--- Information Enclosed Below ---

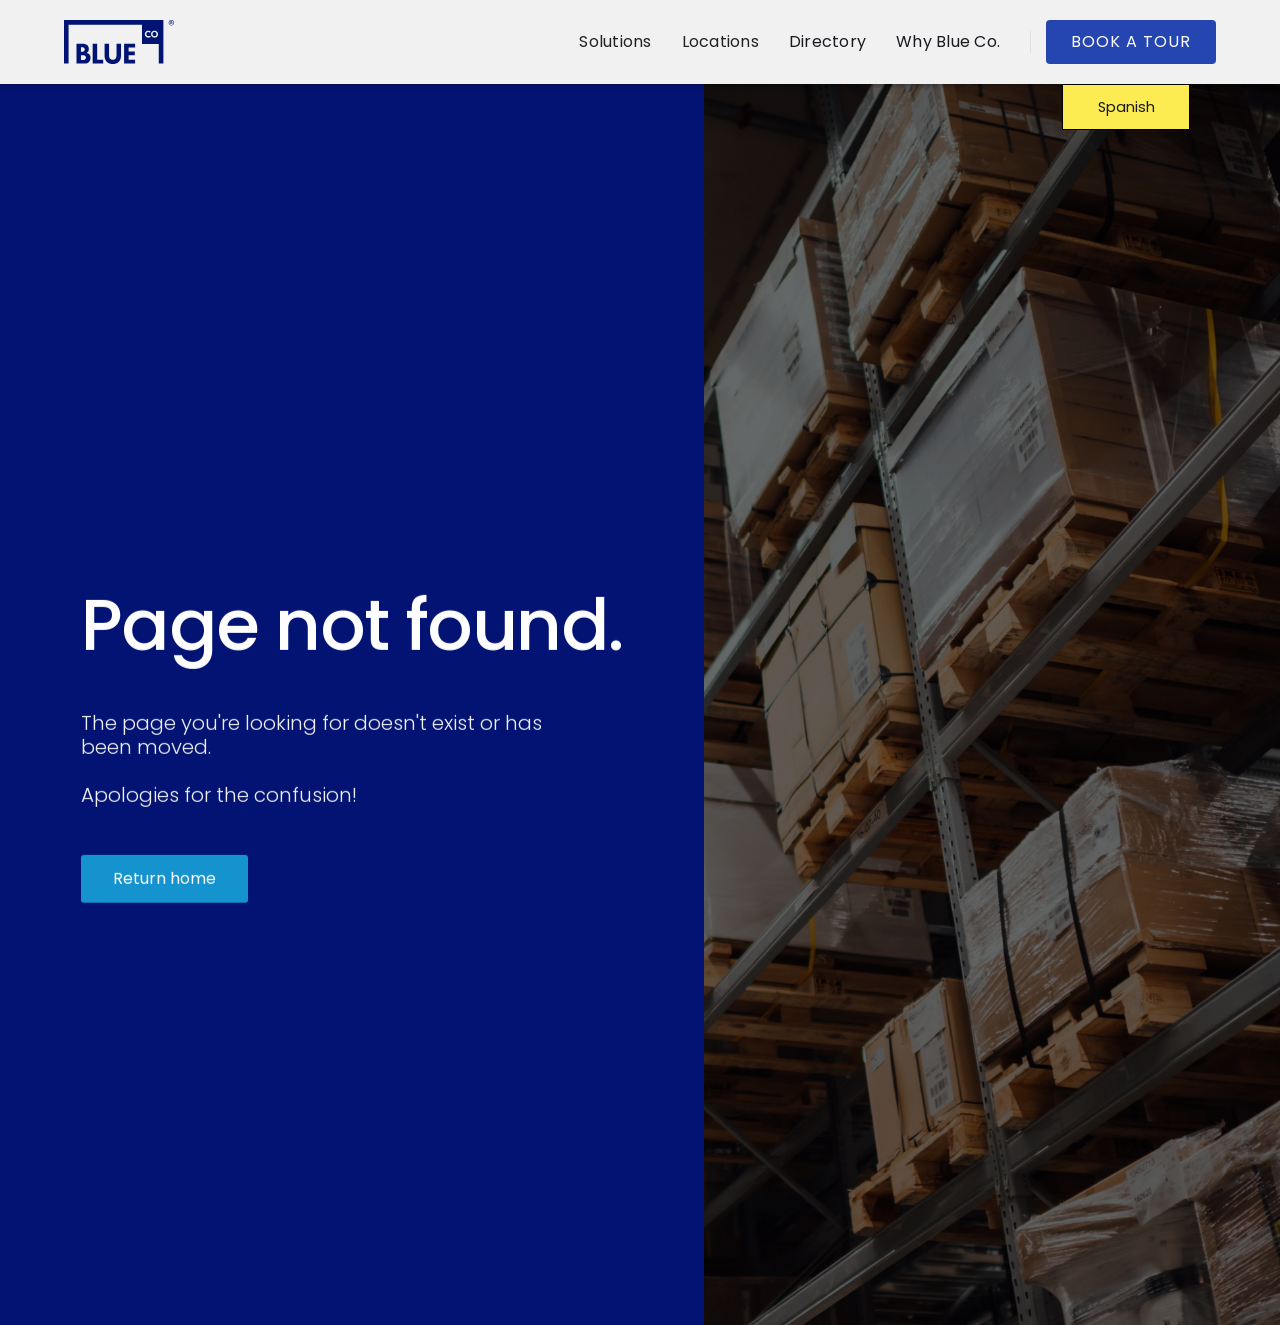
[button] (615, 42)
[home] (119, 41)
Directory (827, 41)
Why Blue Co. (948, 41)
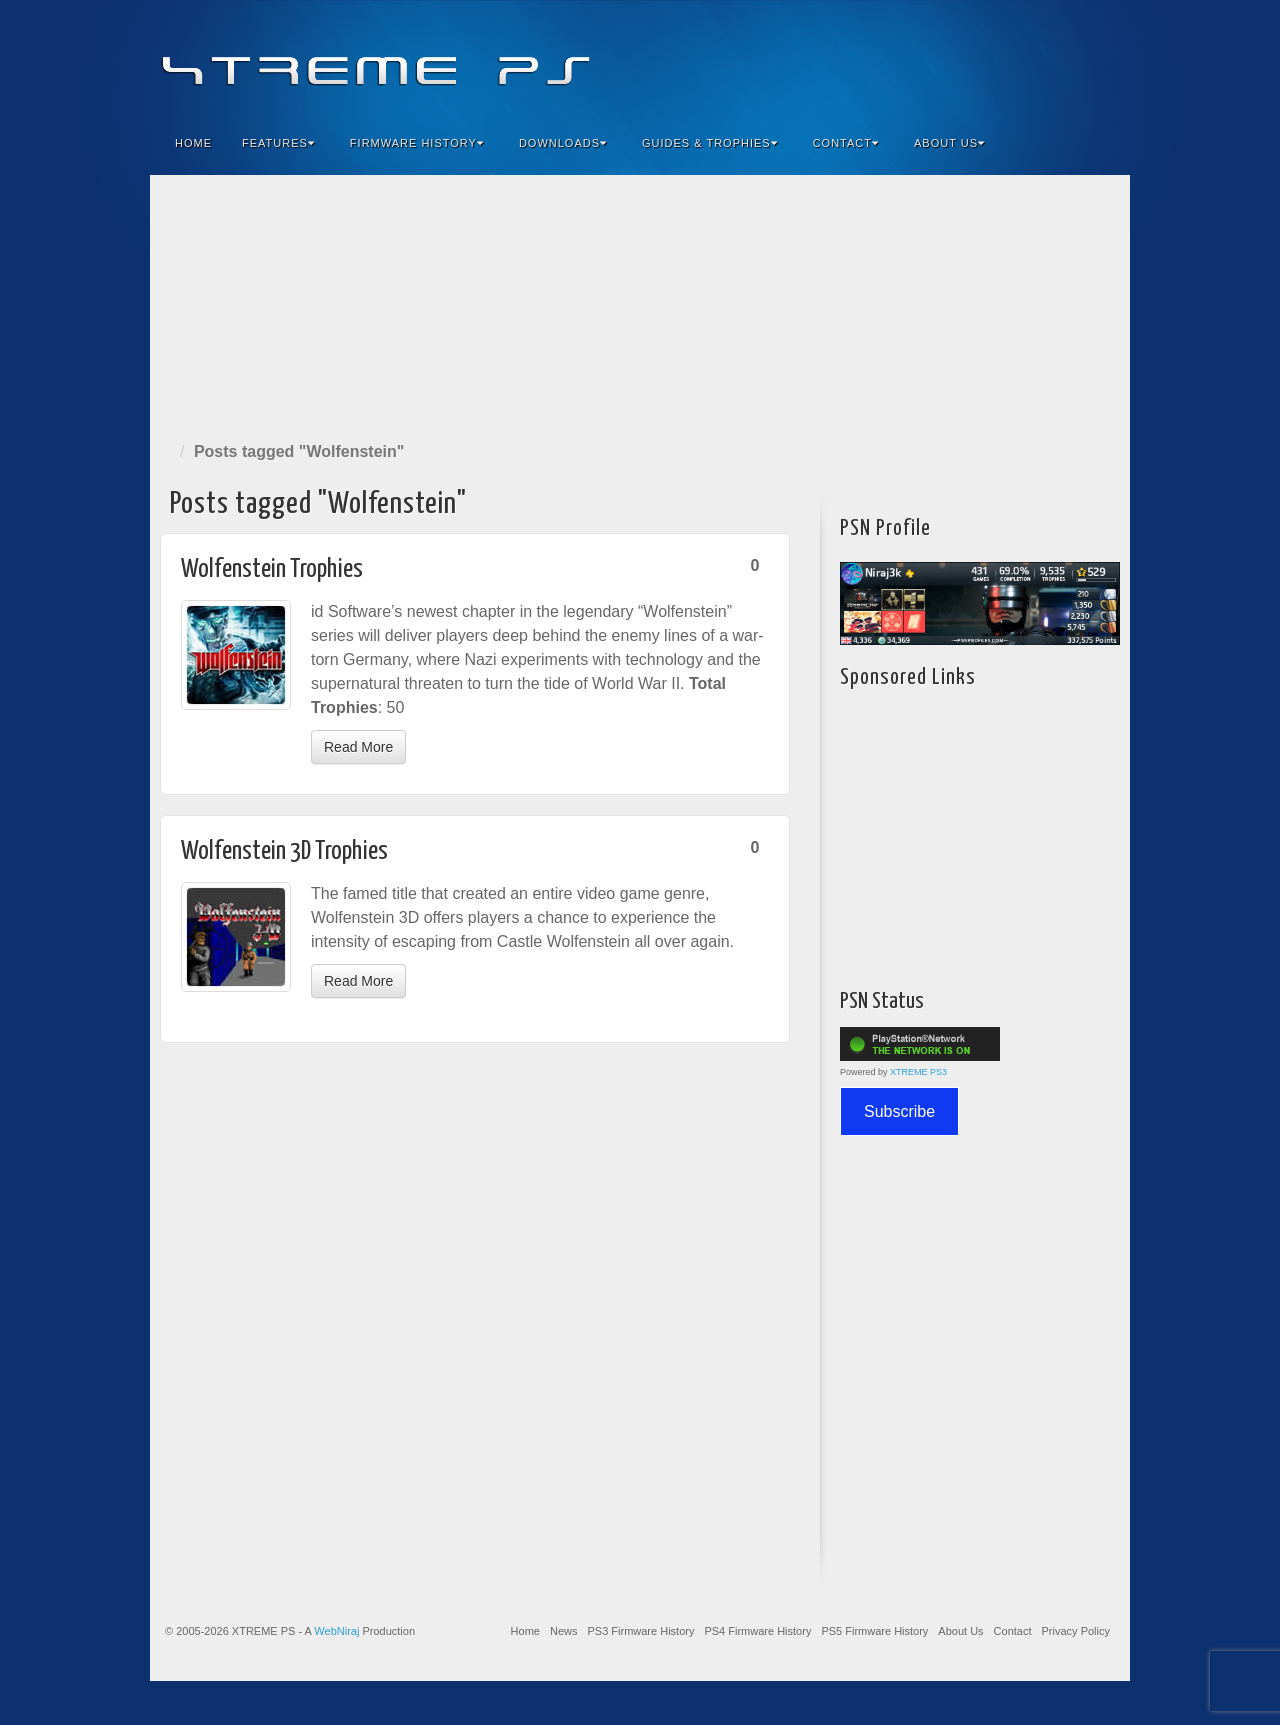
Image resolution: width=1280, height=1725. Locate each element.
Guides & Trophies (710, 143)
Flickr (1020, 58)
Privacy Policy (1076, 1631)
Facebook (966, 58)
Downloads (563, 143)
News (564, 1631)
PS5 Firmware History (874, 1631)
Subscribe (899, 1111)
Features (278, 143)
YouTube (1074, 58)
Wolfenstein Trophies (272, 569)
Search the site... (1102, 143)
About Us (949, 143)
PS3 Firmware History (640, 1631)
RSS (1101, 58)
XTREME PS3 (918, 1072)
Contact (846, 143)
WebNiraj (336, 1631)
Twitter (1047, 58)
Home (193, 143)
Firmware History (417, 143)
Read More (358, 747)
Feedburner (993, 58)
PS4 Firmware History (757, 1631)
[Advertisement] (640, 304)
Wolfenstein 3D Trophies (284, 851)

--- End of Enclosed Information ---

Output the data exactly, pictures omitted.

[button] (615, 42)
[home] (119, 41)
Directory (827, 41)
Why Blue Co. (948, 41)
Image resolution: width=1280, height=1725. Locate each element.
Guides & Trophies (710, 143)
Flickr (1020, 58)
Privacy Policy (1076, 1631)
Facebook (966, 58)
Downloads (563, 143)
News (564, 1631)
PS5 Firmware History (874, 1631)
Subscribe (899, 1111)
Features (278, 143)
YouTube (1074, 58)
Wolfenstein Trophies (272, 569)
Search the site... (1102, 143)
About Us (949, 143)
PS3 Firmware History (640, 1631)
RSS (1101, 58)
XTREME PS3 (918, 1072)
Contact (846, 143)
WebNiraj (336, 1631)
Twitter (1047, 58)
Home (193, 143)
Firmware History (417, 143)
Read More (358, 747)
Feedburner (993, 58)
PS4 Firmware History (757, 1631)
[Advertisement] (640, 304)
Wolfenstein 3D Trophies (284, 851)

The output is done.